The Democrats took control of just two of the six Republican-held Senate seats contested in Tuesday's elections, yet party officials said those two victories exposed the electorate's anger at Walker and Republican lawmakers in Wisconsin and elsewhere who have shown little interest in political compromise.
Craig Gilbert/jsonline:
In the end, high turnout was as much a curse as a blessing for Wisconsin Democrats in their unsuccessful bid to take back the state Senate Tuesday.
To defeat GOP lawmakers in mostly Republican-leaning districts, Democrats needed their voters to turn out at higher rates than Republican voters. They needed to win the turnout war. And with labor and the left furious over Gov. Walker’s agenda, the potential was there for that sort of intensity gap between the two parties.

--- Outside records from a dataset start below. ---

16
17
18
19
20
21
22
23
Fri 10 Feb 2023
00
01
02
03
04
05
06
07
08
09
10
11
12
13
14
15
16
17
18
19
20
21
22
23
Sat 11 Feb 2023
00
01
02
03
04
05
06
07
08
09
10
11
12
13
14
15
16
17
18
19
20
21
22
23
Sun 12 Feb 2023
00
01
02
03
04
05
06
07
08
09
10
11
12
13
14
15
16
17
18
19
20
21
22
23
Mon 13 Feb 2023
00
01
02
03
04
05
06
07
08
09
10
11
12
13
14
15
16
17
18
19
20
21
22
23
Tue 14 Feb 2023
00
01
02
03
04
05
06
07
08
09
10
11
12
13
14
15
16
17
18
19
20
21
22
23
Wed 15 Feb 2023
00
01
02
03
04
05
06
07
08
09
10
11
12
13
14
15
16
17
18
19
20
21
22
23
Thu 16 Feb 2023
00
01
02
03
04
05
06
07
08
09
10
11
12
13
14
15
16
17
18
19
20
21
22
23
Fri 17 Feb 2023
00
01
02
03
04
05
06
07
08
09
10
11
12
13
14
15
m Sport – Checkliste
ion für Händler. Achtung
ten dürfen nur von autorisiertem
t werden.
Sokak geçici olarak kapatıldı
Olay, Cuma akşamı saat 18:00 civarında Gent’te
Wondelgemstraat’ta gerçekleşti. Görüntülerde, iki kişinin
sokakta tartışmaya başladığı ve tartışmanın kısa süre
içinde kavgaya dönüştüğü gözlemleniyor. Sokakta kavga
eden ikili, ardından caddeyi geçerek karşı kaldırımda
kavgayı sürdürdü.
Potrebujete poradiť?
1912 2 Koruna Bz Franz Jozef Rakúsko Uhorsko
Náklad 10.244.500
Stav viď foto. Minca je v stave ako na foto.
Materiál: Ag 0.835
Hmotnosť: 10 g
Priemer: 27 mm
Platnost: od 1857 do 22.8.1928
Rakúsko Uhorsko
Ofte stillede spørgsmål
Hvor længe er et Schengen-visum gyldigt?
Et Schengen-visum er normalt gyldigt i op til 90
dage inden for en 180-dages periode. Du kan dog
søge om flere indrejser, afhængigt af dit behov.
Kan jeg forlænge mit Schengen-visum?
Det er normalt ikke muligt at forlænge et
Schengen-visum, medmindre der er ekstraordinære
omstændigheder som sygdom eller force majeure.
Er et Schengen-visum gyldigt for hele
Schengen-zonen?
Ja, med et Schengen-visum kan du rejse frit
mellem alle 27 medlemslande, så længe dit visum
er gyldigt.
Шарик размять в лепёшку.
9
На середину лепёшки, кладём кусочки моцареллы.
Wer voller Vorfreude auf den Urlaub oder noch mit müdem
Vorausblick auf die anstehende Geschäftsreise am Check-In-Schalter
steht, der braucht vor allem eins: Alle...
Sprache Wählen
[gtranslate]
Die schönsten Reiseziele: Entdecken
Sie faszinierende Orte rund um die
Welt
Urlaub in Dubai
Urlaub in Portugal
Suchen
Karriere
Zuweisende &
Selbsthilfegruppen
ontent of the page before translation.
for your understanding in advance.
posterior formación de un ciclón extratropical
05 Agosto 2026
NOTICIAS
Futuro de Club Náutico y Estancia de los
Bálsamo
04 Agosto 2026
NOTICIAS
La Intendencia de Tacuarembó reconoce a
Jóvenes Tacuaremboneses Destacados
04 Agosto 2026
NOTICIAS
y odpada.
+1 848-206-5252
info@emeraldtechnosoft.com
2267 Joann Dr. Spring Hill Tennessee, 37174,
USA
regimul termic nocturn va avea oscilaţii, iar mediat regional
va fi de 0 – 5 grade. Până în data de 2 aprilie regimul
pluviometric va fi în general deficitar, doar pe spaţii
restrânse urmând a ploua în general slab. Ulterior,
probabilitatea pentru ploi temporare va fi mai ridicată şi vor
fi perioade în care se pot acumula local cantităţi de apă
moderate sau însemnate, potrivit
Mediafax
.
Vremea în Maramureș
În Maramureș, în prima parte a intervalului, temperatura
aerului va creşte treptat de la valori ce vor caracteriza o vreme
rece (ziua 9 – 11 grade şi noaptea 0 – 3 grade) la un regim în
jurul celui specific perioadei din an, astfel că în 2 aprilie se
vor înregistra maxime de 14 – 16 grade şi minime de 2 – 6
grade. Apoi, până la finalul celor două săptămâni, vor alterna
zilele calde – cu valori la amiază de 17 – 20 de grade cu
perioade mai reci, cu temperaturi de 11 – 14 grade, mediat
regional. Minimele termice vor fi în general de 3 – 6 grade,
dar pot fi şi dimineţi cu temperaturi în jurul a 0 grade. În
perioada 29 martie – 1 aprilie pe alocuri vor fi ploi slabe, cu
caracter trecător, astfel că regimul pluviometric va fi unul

But Tuesday’s results suggest that both sides turned out their voters at remarkable levels for a series of stand-alone, mid-summer legislative elections. About 44% of voting-age adults in the six districts combined went to the polls Tuesday, approaching the 49% combined turnout rate in those districts in last year’s race for governor.
The huge political stakes and massive spending and attention on the six recalls decided Tuesday fueled so much interest and passion on both sides that the turnout war was more of a draw than a win for either party. As much as Democrats hate Walker, Republicans love him.
We also learned this lesson in 2004 when Kerry lost despite unprecedented D turnout.
EJ Dionne:
There will be no magic potion, no instant formula for Democrats and progressives struggling to come back from their disastrous 2010 election losses.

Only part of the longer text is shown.